Many LTD policies require the claimant to provide proof of disability and cooperate with reasonable claim review steps. An IME may be one of those steps. If the request is connected to the insurer’s review of your disability, refusing to attend without advice can put your claim at risk.
That does not mean you have to stay silent if the request is confusing, difficult, or medically concerning.
Those are practical questions. They are not the same as refusing to cooperate.
The important thing is not to ignore the request.
If you cannot attend because of illness, symptoms, medication effects, travel limitations, or another serious reason, document the problem and respond promptly. Speak with your doctor if the appointment itself may worsen your condition or is not medically manageable.
If you are unsure whether the request is reasonable, get legal advice before refusing.
A missed or refused IME can give the insurer another reason to question the claim. The insurer may say it cannot continue assessing benefits without the examination. In some cases, that can lead to a suspension, denial, or termination of benefits.
If you receive an IME request, treat it as important.
Keep the letter. Track the dates. Ask clear questions.
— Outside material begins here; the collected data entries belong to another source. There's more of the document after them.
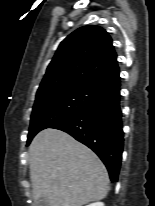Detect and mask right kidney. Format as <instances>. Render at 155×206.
<instances>
[{
	"mask_svg": "<svg viewBox=\"0 0 155 206\" xmlns=\"http://www.w3.org/2000/svg\"><path fill=\"white\" fill-rule=\"evenodd\" d=\"M87 206H105V205L102 202H96V203H92V204L87 205Z\"/></svg>",
	"mask_w": 155,
	"mask_h": 206,
	"instance_id": "obj_1",
	"label": "right kidney"
}]
</instances>
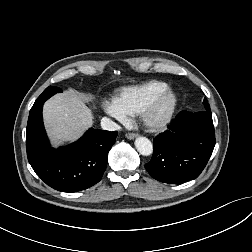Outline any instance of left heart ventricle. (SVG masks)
<instances>
[{
    "label": "left heart ventricle",
    "instance_id": "obj_1",
    "mask_svg": "<svg viewBox=\"0 0 252 252\" xmlns=\"http://www.w3.org/2000/svg\"><path fill=\"white\" fill-rule=\"evenodd\" d=\"M168 106H169V99L164 98L156 108L155 112L153 113V116L159 117L162 113L166 111Z\"/></svg>",
    "mask_w": 252,
    "mask_h": 252
}]
</instances>
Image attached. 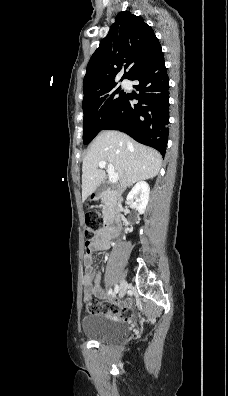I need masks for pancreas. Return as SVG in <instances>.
<instances>
[{"mask_svg": "<svg viewBox=\"0 0 228 396\" xmlns=\"http://www.w3.org/2000/svg\"><path fill=\"white\" fill-rule=\"evenodd\" d=\"M101 200H102V203L104 204L102 213H103V216L105 217L108 213V196L106 194L102 195Z\"/></svg>", "mask_w": 228, "mask_h": 396, "instance_id": "obj_1", "label": "pancreas"}]
</instances>
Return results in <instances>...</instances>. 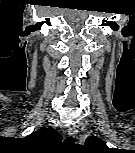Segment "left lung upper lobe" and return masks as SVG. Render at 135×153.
Returning a JSON list of instances; mask_svg holds the SVG:
<instances>
[{
	"mask_svg": "<svg viewBox=\"0 0 135 153\" xmlns=\"http://www.w3.org/2000/svg\"><path fill=\"white\" fill-rule=\"evenodd\" d=\"M85 146L92 148L94 150H107L106 144L96 136H90L86 139Z\"/></svg>",
	"mask_w": 135,
	"mask_h": 153,
	"instance_id": "left-lung-upper-lobe-1",
	"label": "left lung upper lobe"
}]
</instances>
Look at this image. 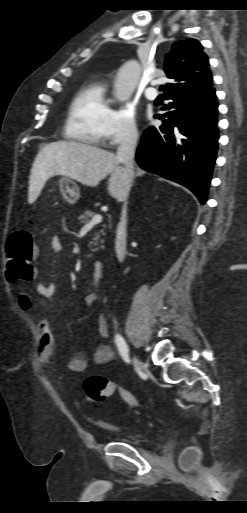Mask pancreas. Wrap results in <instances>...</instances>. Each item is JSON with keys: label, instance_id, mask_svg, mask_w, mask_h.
Listing matches in <instances>:
<instances>
[{"label": "pancreas", "instance_id": "1", "mask_svg": "<svg viewBox=\"0 0 247 513\" xmlns=\"http://www.w3.org/2000/svg\"><path fill=\"white\" fill-rule=\"evenodd\" d=\"M96 215L95 212L91 211V210H85L79 217H78V220L81 224H86L88 223L91 218ZM99 234H102V235H105V229L103 228L102 230L99 231V233H96L95 234V238L94 240H98L99 238Z\"/></svg>", "mask_w": 247, "mask_h": 513}]
</instances>
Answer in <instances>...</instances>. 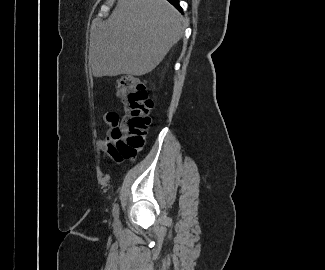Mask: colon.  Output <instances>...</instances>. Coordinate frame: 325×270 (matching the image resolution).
<instances>
[{"mask_svg":"<svg viewBox=\"0 0 325 270\" xmlns=\"http://www.w3.org/2000/svg\"><path fill=\"white\" fill-rule=\"evenodd\" d=\"M116 86L124 115L119 118L110 136L123 157L134 158L144 146L153 101L145 85L134 76L120 77Z\"/></svg>","mask_w":325,"mask_h":270,"instance_id":"obj_1","label":"colon"}]
</instances>
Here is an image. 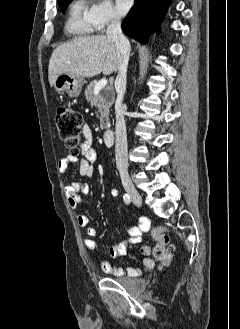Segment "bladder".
<instances>
[{"mask_svg":"<svg viewBox=\"0 0 240 329\" xmlns=\"http://www.w3.org/2000/svg\"><path fill=\"white\" fill-rule=\"evenodd\" d=\"M115 280L118 284L127 289L144 290L146 288V281L143 279L121 277Z\"/></svg>","mask_w":240,"mask_h":329,"instance_id":"31cf9c89","label":"bladder"}]
</instances>
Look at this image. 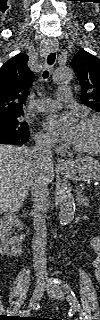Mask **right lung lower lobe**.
<instances>
[{
  "label": "right lung lower lobe",
  "instance_id": "1",
  "mask_svg": "<svg viewBox=\"0 0 100 320\" xmlns=\"http://www.w3.org/2000/svg\"><path fill=\"white\" fill-rule=\"evenodd\" d=\"M27 140H28V137L27 138L11 137V138H5L0 140V144L23 145Z\"/></svg>",
  "mask_w": 100,
  "mask_h": 320
}]
</instances>
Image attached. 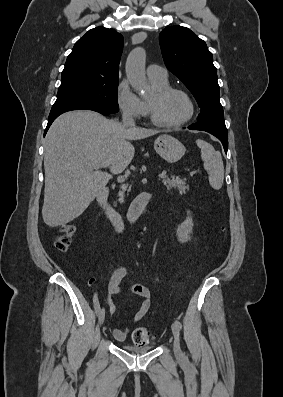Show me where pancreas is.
<instances>
[{
	"label": "pancreas",
	"mask_w": 283,
	"mask_h": 397,
	"mask_svg": "<svg viewBox=\"0 0 283 397\" xmlns=\"http://www.w3.org/2000/svg\"><path fill=\"white\" fill-rule=\"evenodd\" d=\"M162 183L167 187L168 190L174 188V189H178L181 192H186L189 191V186L186 185V180L182 179L180 177H172V178H164L162 180ZM126 185L123 184L122 185V190L119 192V197H120V201H123V196H124V192L126 191Z\"/></svg>",
	"instance_id": "1"
}]
</instances>
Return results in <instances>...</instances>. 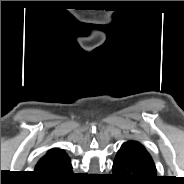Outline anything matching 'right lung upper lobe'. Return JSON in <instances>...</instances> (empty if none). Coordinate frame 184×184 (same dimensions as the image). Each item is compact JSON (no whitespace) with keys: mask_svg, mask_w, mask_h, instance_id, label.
I'll list each match as a JSON object with an SVG mask.
<instances>
[{"mask_svg":"<svg viewBox=\"0 0 184 184\" xmlns=\"http://www.w3.org/2000/svg\"><path fill=\"white\" fill-rule=\"evenodd\" d=\"M67 157H68L67 154L64 153L63 150L51 149L37 163V165L35 167V172L45 171V170L49 169L50 167H52L53 165H55L56 163H58L59 161L65 159Z\"/></svg>","mask_w":184,"mask_h":184,"instance_id":"1","label":"right lung upper lobe"}]
</instances>
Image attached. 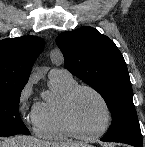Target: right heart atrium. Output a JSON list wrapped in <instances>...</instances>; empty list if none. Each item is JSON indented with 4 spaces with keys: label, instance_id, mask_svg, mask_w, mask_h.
<instances>
[{
    "label": "right heart atrium",
    "instance_id": "right-heart-atrium-1",
    "mask_svg": "<svg viewBox=\"0 0 145 147\" xmlns=\"http://www.w3.org/2000/svg\"><path fill=\"white\" fill-rule=\"evenodd\" d=\"M31 92V84H25L18 96L17 109L24 123L29 127L35 128L37 111L36 105H30Z\"/></svg>",
    "mask_w": 145,
    "mask_h": 147
}]
</instances>
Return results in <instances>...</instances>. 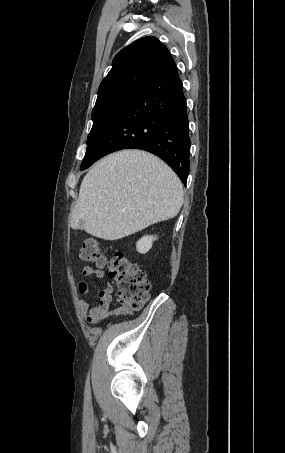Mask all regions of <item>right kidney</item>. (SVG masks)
<instances>
[{
	"label": "right kidney",
	"instance_id": "right-kidney-1",
	"mask_svg": "<svg viewBox=\"0 0 285 453\" xmlns=\"http://www.w3.org/2000/svg\"><path fill=\"white\" fill-rule=\"evenodd\" d=\"M157 239L156 236H144L136 244L137 251L141 254L147 253L151 248L153 241Z\"/></svg>",
	"mask_w": 285,
	"mask_h": 453
}]
</instances>
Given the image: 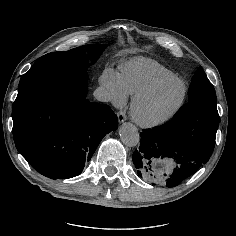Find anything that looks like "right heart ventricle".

Do not delay. If the request feels unfair, unsafe, confusing, or connected to a possible cut-off, speak with a lawyer before you decide what to do.
Why the IME can matter to your LTD claim
An IME can matter because the insurer may rely on the report when deciding whether to continue, deny, suspend, or terminate long-term disability benefits.
The examiner may comment on your diagnosis, symptoms, treatment, restrictions, limitations, credibility, prognosis, ability to return to work, or ability to perform other occupations.
The insurer may then compare the IME report with the rest of your claim file.
That may include your medical records, your doctor’s forms, your activity level, your work history, surveillance, social media, treatment notes, and earlier statements you made during the claim.
This is why the appointment should be taken seriously.
One of the most common problems in LTD claims is not that the claimant is dishonest. It is that disability is reduced to a snapshot.
If the IME report does not capture that pattern, the insurer may get an incomplete picture.
Your own medical evidence still matters.
An IME is one piece of evidence. It does not erase your treating doctors’ records, your specialist reports, your medication history, your failed return-to-work attempts, your symptom pattern, or the practical reality of what happens when you try to function over time.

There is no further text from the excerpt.